As Islamic finance spreads across the globe, it emphasises the need for banking institutions to provide social financial cohesion. As the financial crisis continues to unfold during 2009, Western societies will learn a valuable lesson regarding the role that banks play in a national economy. Islamic financial institutions are rapidly assessing their role as financial intermediaries in their respective societies as they expand to engage additional economic segments of society.

Like their conventional counterparts, Islamic financial institutions also face challenges – such as how to improve the quality of corporate governance and the need for greater liquidity in sharia-compliant money markets. Sovereign sukuk and other instruments are necessary to provide a broader base from which Islamic banks can expand their services.

Islamic financial institutions are heralding their success on the degree in which their business models are asset-based rather than debt-based. During the past few years, the combination of factors such as a progressive industry growth, rising asset value and high levels of excess liquidity have created conditions that have not stress-tested Islamic financial institutions’ business models.

At a recent Islamic finance conference, the governor of the Central Bank of Bahrain, His Excellency Rasheed Mohammed Al Maraj, said: “We need to remember that a business model which looks robust in conditions of rising asset values and abundant liquidity may not be so when the economic environment changes.”
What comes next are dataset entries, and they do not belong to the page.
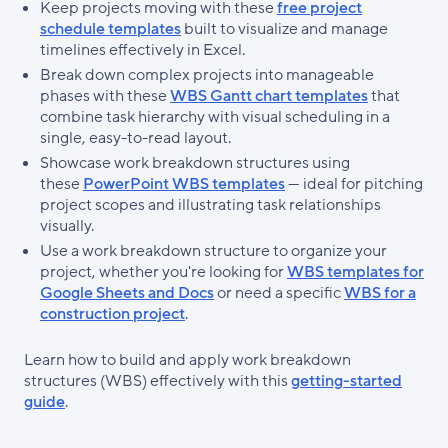
Keep projects moving with these
free project
schedule templates
built to visualize and manage
timelines effectively in Excel.
Break down complex projects into manageable
phases with these
WBS Gantt chart templates
that
combine task hierarchy with visual scheduling in a
single, easy-to-read layout.
Showcase work breakdown structures using
these
PowerPoint WBS templates
— ideal for pitching
project scopes and illustrating task relationships
visually.
Use a work breakdown structure to organize your
project, whether you're looking for
WBS templates for
Google Sheets and Docs
or need a specific
WBS for a
construction project
.
Learn how to build and apply work breakdown
structures (WBS) effectively with this
getting-started
guide
.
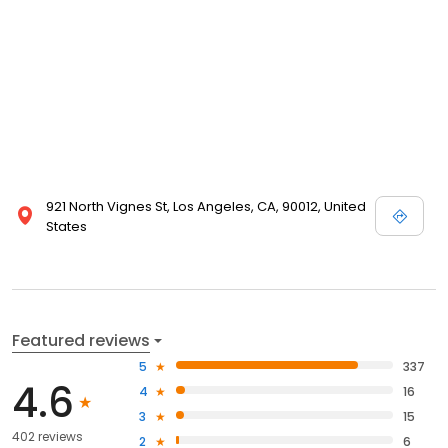
921 North Vignes St, Los Angeles, CA, 90012, United
States
Featured reviews
5
337
4.6
4
16
3
15
402 reviews
2
6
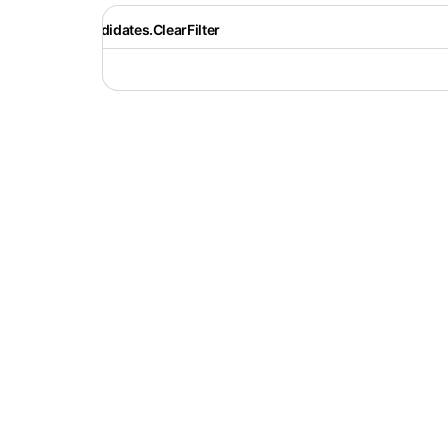
Recruiter.Candidates.ClearFilter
Islamic financial institutions are therefore revising their business models, seeking more diverse income streams and honing their ability to manage risk.

On the horizon

Experimentation, innovation, branch openings, lifestyle products and services tailored to specific market segments are financial codewords for growth. Although some Islamic banks are slowing down the pace of their expansion projects, the fact remains that they are still growing in a constricting global marketplace, proving there is truth in the Arab proverb “every delay has its ­blessings”.

Even mature financial markets such as London have witnessed the formation of new Islamic financial institutions such as Europe Arab Bank, Gatehouse Financial, Bank of London and the Middle East, European Islamic Investment Bank and European Finance House. Each of these brings a higher degree of specialisation and greater depth to the conventional markets as alternative forms of financing for Muslims and non-Muslims alike.

This year offers a host of opportunities for Islamic financial institutions to grow along three distinctly different dimensions by expanding their operations to new geographies, creating a new generation of sharia-compliant products that reflect the changing Muslim lifestyles, and engaging people at the bottom of the economic pyramid.

Joseph DiVanna is managing director of ­consultant Maris Strategies, and a frequent contributor to The Banker.